WORK TO BE COMPLETED
Return the full listing character for character, without its pictures.

RECORDED DATA
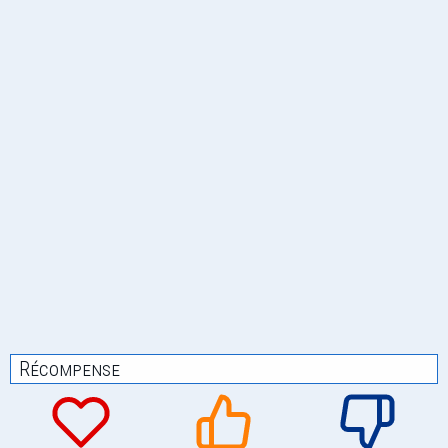
Récompense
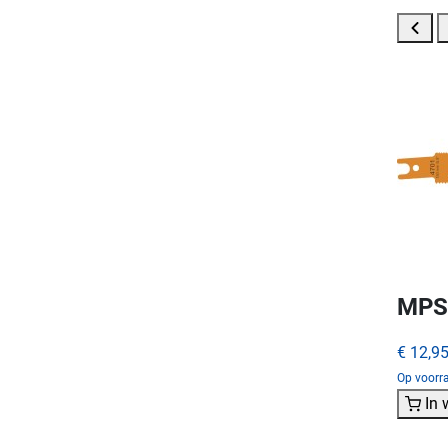
MPS 
€ 12,9
Op voorra
In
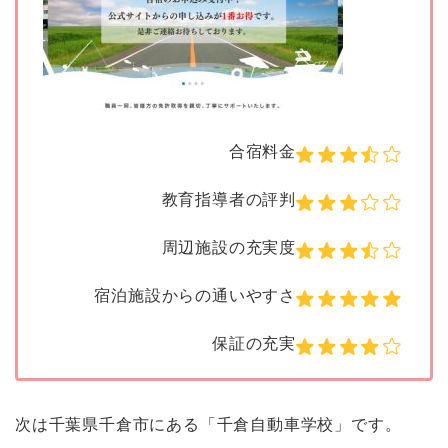
合宿料金
教育指導者の評判
周辺施設の充実度
宿泊施設からの通いやすさ
保証の充実
次は千葉県千倉市にある「千倉自動車学校」です。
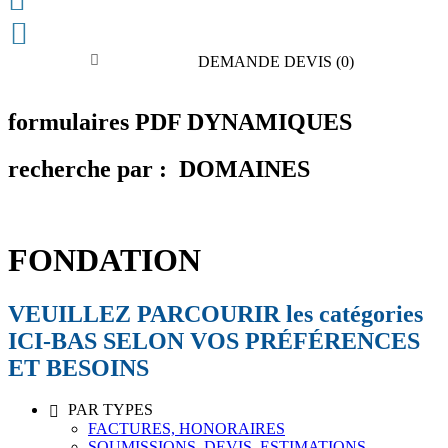


DEMANDE DEVIS
(0)
formulaires PDF DYNAMIQUES
recherche par : DOMAINES
FONDATION
VEUILLEZ PARCOURIR les catégories
ICI-BAS SELON VOS PRÉFÉRENCES
ET BESOINS
PAR TYPES

FACTURES, HONORAIRES
SOUMISSIONS, DEVIS, ESTIMATIONS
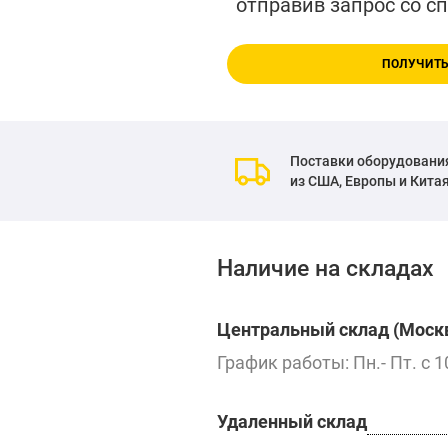
отправив запрос со с
ПОЛУЧИТЬ
Поставки оборудовани
из США, Европы и Кита
Наличие на складах
Центральный склад (Москв
График работы: Пн.- Пт. с 1
Удаленный склад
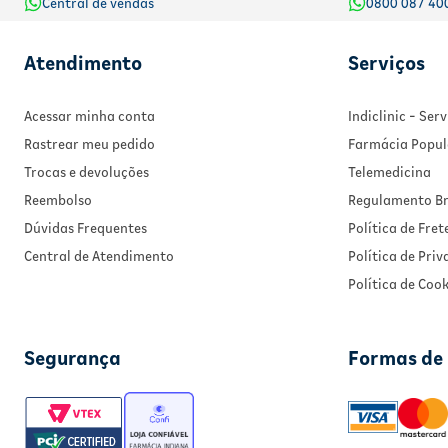
Central de vendas
0800 087 40
Atendimento
Serviços
Acessar minha conta
Indiclinic - Se
Rastrear meu pedido
Farmácia Popul
Trocas e devoluções
Telemedicina
Reembolso
Regulamento Br
Dúvidas Frequentes
Política de Fret
Central de Atendimento
Política de Pri
Política de Cook
Segurança
Formas de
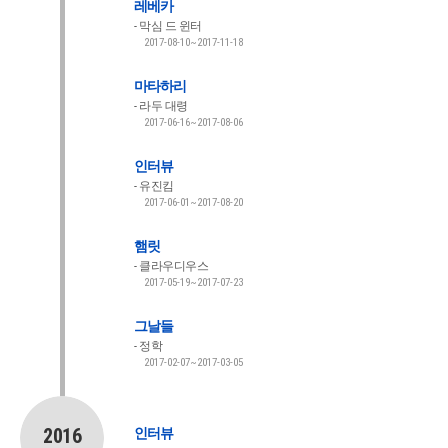
레베카
막심 드 윈터
2017-08-10~2017-11-18
마타하리
라두 대령
2017-06-16~2017-08-06
인터뷰
유진킴
2017-06-01~2017-08-20
햄릿
클라우디우스
2017-05-19~2017-07-23
그날들
정학
2017-02-07~2017-03-05
2016
인터뷰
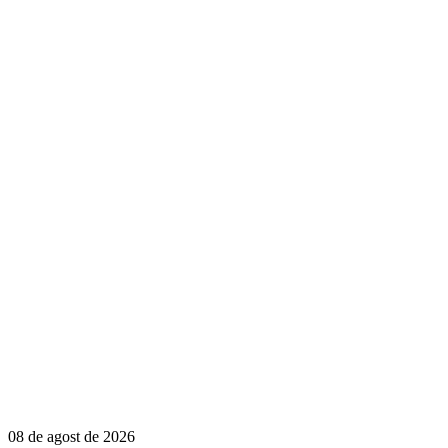
08 de agost de 2026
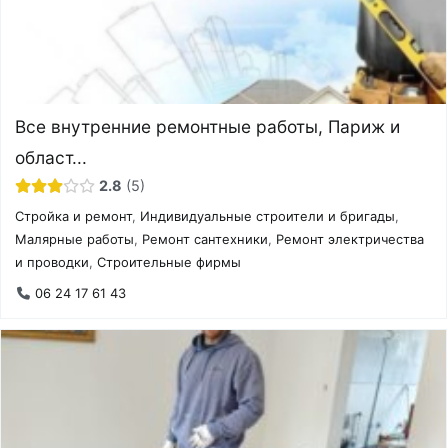
Все внутренние ремонтные работы, Париж и
област...
2.8
5
Стройка и ремонт
,
Индивидуальные строители и бригады
,
Малярные работы
,
Ремонт сантехники
,
Ремонт электричества
и проводки
,
Строительные фирмы
06 24 17 61 43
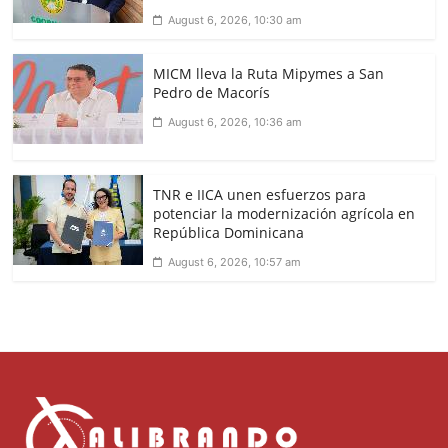
August 6, 2026, 10:30 am
MICM lleva la Ruta Mipymes a San
Pedro de Macorís
August 6, 2026, 10:36 am
TNR e IICA unen esfuerzos para
potenciar la modernización agrícola en
República Dominicana
August 6, 2026, 10:57 am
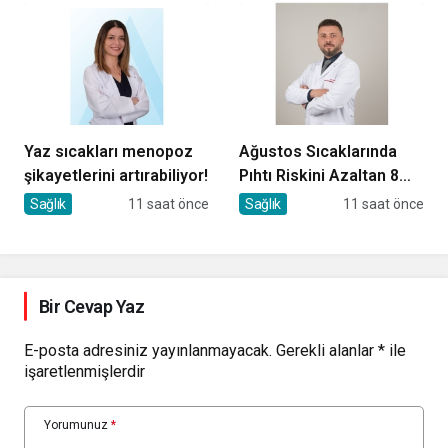
Yaz sıcakları menopoz
Ağustos Sıcaklarında
şikayetlerini artırabiliyor!
Pıhtı Riskini Azaltan 8
Öneri
Sağlık
11 saat önce
Sağlık
11 saat önce
Bir Cevap Yaz
E-posta adresiniz yayınlanmayacak.
Gerekli alanlar
*
ile
işaretlenmişlerdir
Yorumunuz
*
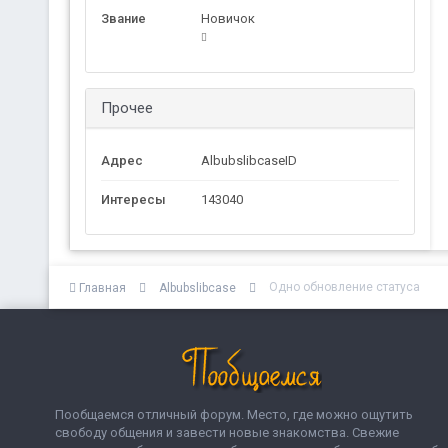
Звание
Новичок
Прочее
Адрес
AlbubslibcaseID
Интересы
143040
Одно обновление статуса
Главная
Albubslibcase
Пообщаемся отличный форум. Место, где можно ощутить
свободу общения и завести новые знакомства. Свежие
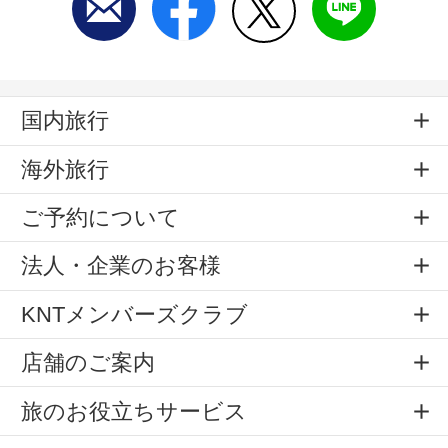
国内旅行
海外旅行
ご予約について
法人・企業のお客様
KNTメンバーズクラブ
店舗のご案内
旅のお役立ちサービス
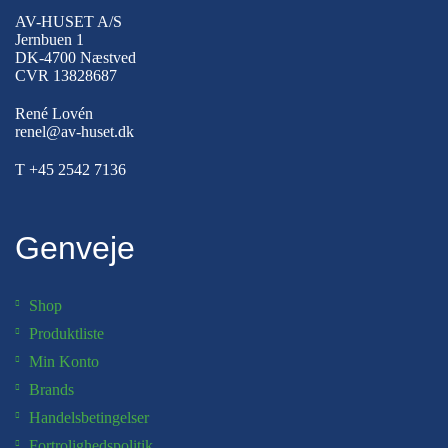
AV-HUSET A/S
Jernbuen 1
DK-4700 Næstved
CVR 13828687
René Lovén
renel@av-huset.dk
T
+45 2542 7136
Genveje
Shop
Produktliste
Min Konto
Brands
Handelsbetingelser
Fortrolighedspolitik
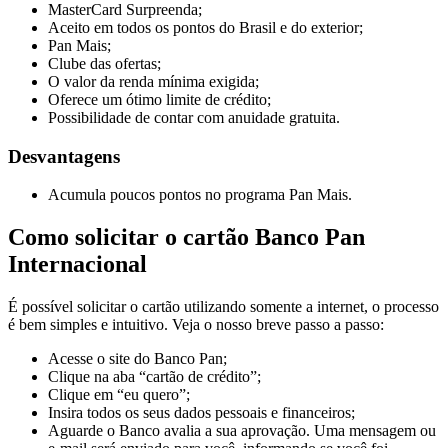
MasterCard Surpreenda;
Aceito em todos os pontos do Brasil e do exterior;
Pan Mais;
Clube das ofertas;
O valor da renda mínima exigida;
Oferece um ótimo limite de crédito;
Possibilidade de contar com anuidade gratuita.
Desvantagens
Acumula poucos pontos no programa Pan Mais.
Como solicitar o cartão Banco Pan
Internacional
É possível solicitar o cartão utilizando somente a internet, o processo
é bem simples e intuitivo. Veja o nosso breve passo a passo:
Acesse o site do Banco Pan;
Clique na aba “cartão de crédito”;
Clique em “eu quero”;
Insira todos os seus dados pessoais e financeiros;
Aguarde o Banco avalia a sua aprovação. Uma mensagem ou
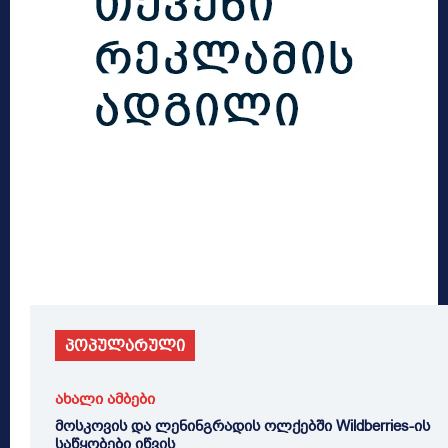
პოპულარული
ახალი ამბები
მოსკოვის და ლენინგრადის ოლქებში Wildberries-ის
საწყობები იწვის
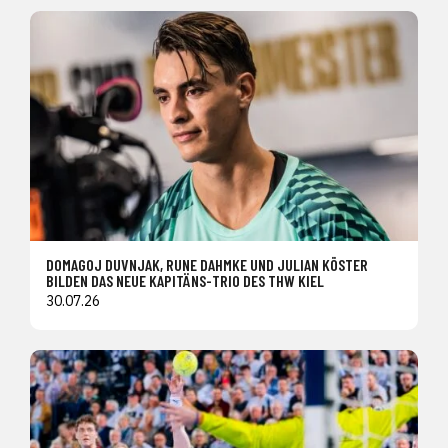
DOMAGOJ DUVNJAK, RUNE DAHMKE UND JULIAN KÖSTER
BILDEN DAS NEUE KAPITÄNS-TRIO DES THW KIEL
30.07.26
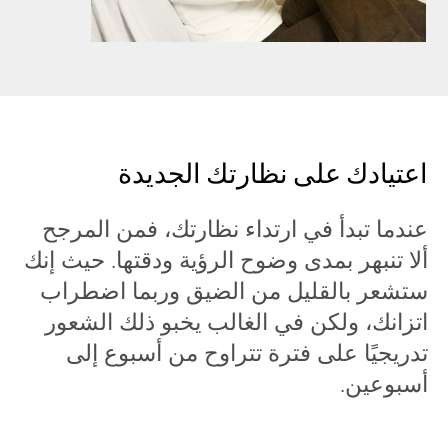
اعتيادك على نظارتك الجديدة
عندما تبدأ في ارتداء نظارتك، فمن المرجح
ألا تنبهر بمدى وضوح الرؤية ودقتها. حيث إنك
ستشعر بالقليل من الضيق وربما اضطراب
اتزانك، ولكن في الغالب يخبو ذلك الشعور
تدريجيًا على فترة تتراوح من أسبوع إلى
أسبوعين.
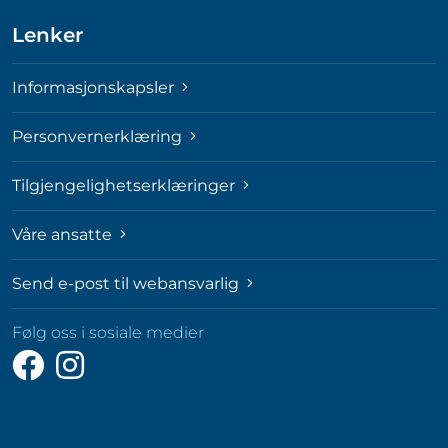
Lenker
Informasjonskapsler
Personvernerklæring
Tilgjengelighetserklæringer
Våre ansatte
Send e-post til webansvarlig
Følg oss i sosiale medier
Følg
Følg
oss
oss
på
på
Facebook
Instagram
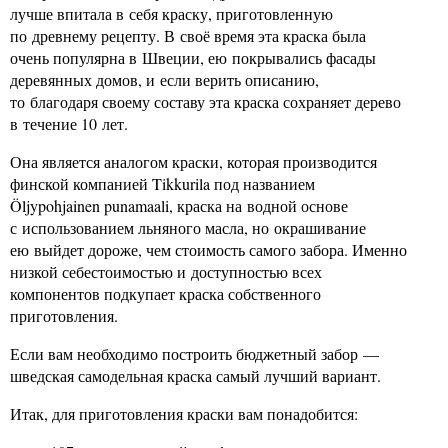
лучше впитала в себя краску, приготовленную
по древнему рецепту. В своё время эта краска была
очень популярна в Швеции, ею покрывались фасады
деревянных домов, и если верить описанию,
то благодаря своему составу эта краска сохраняет дерево
в течение 10 лет.
Она является аналогом краски, которая производится
финской компанией Tikkurila под названием
Öljypohjainen punamaali, краска на водной основе
с использованием льняного масла, но окрашивание
ею выйдет дороже, чем стоимость самого забора. Именно
низкой себестоимостью и доступностью всех
компонентов подкупает краска собственного
приготовления.
Если вам необходимо построить бюджетный забор —
шведская самодельная краска самый лучший вариант.
Итак, для приготовления краски вам понадобится:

TASK OUTPUT
Récompense
MPS 
€ 12,9
Op voorra
In
合宿料金
教育指導者の評判
周辺施設の充実度
宿泊施設からの通いやすさ
保証の充実
次は千葉県千倉市にある「千倉自動車学校」です。


DEMANDE DEVIS
(0)
formulaires PDF DYNAMIQUES
recherche par : DOMAINES
FONDATION
VEUILLEZ PARCOURIR les catégories
ICI-BAS SELON VOS PRÉFÉRENCES
ET BESOINS
PAR TYPES

FACTURES, HONORAIRES
SOUMISSIONS, DEVIS, ESTIMATIONS
отправив запрос со с
ПОЛУЧИТЬ
Поставки оборудовани
из США, Европы и Кита
Наличие на складах
Центральный склад (Москв
График работы: Пн.- Пт. с 1
Удаленный склад
Central de vendas
0800 087 40
Atendimento
Serviços
Acessar minha conta
Indiclinic - Se
Rastrear meu pedido
Farmácia Popul
Trocas e devoluções
Telemedicina
Reembolso
Regulamento Br
Dúvidas Frequentes
Política de Fret
Central de Atendimento
Política de Pri
Política de Cook
Segurança
Formas de
레베카
막심 드 윈터
2017-08-10~2017-11-18
마타하리
라두 대령
2017-06-16~2017-08-06
인터뷰
유진킴
2017-06-01~2017-08-20
햄릿
클라우디우스
2017-05-19~2017-07-23
그날들
정학
2017-02-07~2017-03-05
2016
인터뷰
08 de agost de 2026
Все внутренние ремонтные работы, Париж и
област...
2.8
5
Стройка и ремонт
,
Индивидуальные строители и бригады
,
Малярные работы
,
Ремонт сантехники
,
Ремонт электричества
и проводки
,
Строительные фирмы
06 24 17 61 43
August 6, 2026, 10:30 am
MICM lleva la Ruta Mipymes a San
Pedro de Macorís
August 6, 2026, 10:36 am
TNR e IICA unen esfuerzos para
potenciar la modernización agrícola en
República Dominicana
August 6, 2026, 10:57 am
Yaz sıcakları menopoz
Ağustos Sıcaklarında
şikayetlerini artırabiliyor!
Pıhtı Riskini Azaltan 8
Öneri
Sağlık
11 saat önce
Sağlık
11 saat önce
Bir Cevap Yaz
E-posta adresiniz yayınlanmayacak.
Gerekli alanlar
*
ile
işaretlenmişlerdir
Yorumunuz
*
Звание
Новичок
Прочее
Адрес
AlbubslibcaseID
Интересы
143040
Одно обновление статуса
Главная
Albubslibcase
Пообщаемся отличный форум. Место, где можно ощутить
свободу общения и завести новые знакомства. Свежие
国内旅行
海外旅行
ご予約について
法人・企業のお客様
KNTメンバーズクラブ
店舗のご案内
旅のお役立ちサービス
AV-HUSET A/S
Jernbuen 1
DK-4700 Næstved
CVR 13828687
René Lovén
renel@av-huset.dk
T
+45 2542 7136
Genveje
Shop
Produktliste
Min Konto
Brands
Handelsbetingelser
Fortrolighedspolitik
MasterCard Surpreenda;
Aceito em todos os pontos do Brasil e do exterior;
Pan Mais;
Clube das ofertas;
O valor da renda mínima exigida;
Oferece um ótimo limite de crédito;
Possibilidade de contar com anuidade gratuita.
Desvantagens
Acumula poucos pontos no programa Pan Mais.
Como solicitar o cartão Banco Pan
Internacional
É possível solicitar o cartão utilizando somente a internet, o processo
é bem simples e intuitivo. Veja o nosso breve passo a passo:
Acesse o site do Banco Pan;
Clique na aba “cartão de crédito”;
Clique em “eu quero”;
Insira todos os seus dados pessoais e financeiros;
Aguarde o Banco avalia a sua aprovação. Uma mensagem ou
პოპულარული
ახალი ამბები
მოსკოვის და ლენინგრადის ოლქებში Wildberries-ის
საწყობები იწვის
DOMAGOJ DUVNJAK, RUNE DAHMKE UND JULIAN KÖSTER
BILDEN DAS NEUE KAPITÄNS-TRIO DES THW KIEL
30.07.26
اعتيادك على نظارتك الجديدة
عندما تبدأ في ارتداء نظارتك، فمن المرجح
ألا تنبهر بمدى وضوح الرؤية ودقتها. حيث إنك
ستشعر بالقليل من الضيق وربما اضطراب
اتزانك، ولكن في الغالب يخبو ذلك الشعور
تدريجيًا على فترة تتراوح من أسبوع إلى
أسبوعين.
Lenker
Informasjonskapsler
Personvernerklæring
Tilgjengelighetserklæringer
Våre ansatte
Send e-post til webansvarlig
Følg oss i sosiale medier
Følg
Følg
oss
oss
på
på
Facebook
Instagram
лучше впитала в себя краску, приготовленную
по древнему рецепту. В своё время эта краска была
очень популярна в Швеции, ею покрывались фасады
деревянных домов, и если верить описанию,
то благодаря своему составу эта краска сохраняет дерево
в течение 10 лет.
Она является аналогом краски, которая производится
финской компанией Tikkurila под названием
Öljypohjainen punamaali, краска на водной основе
с использованием льняного масла, но окрашивание
ею выйдет дороже, чем стоимость самого забора. Именно
низкой себестоимостью и доступностью всех
компонентов подкупает краска собственного
приготовления.
Если вам необходимо построить бюджетный забор —
шведская самодельная краска самый лучший вариант.
Итак, для приготовления краски вам понадобится:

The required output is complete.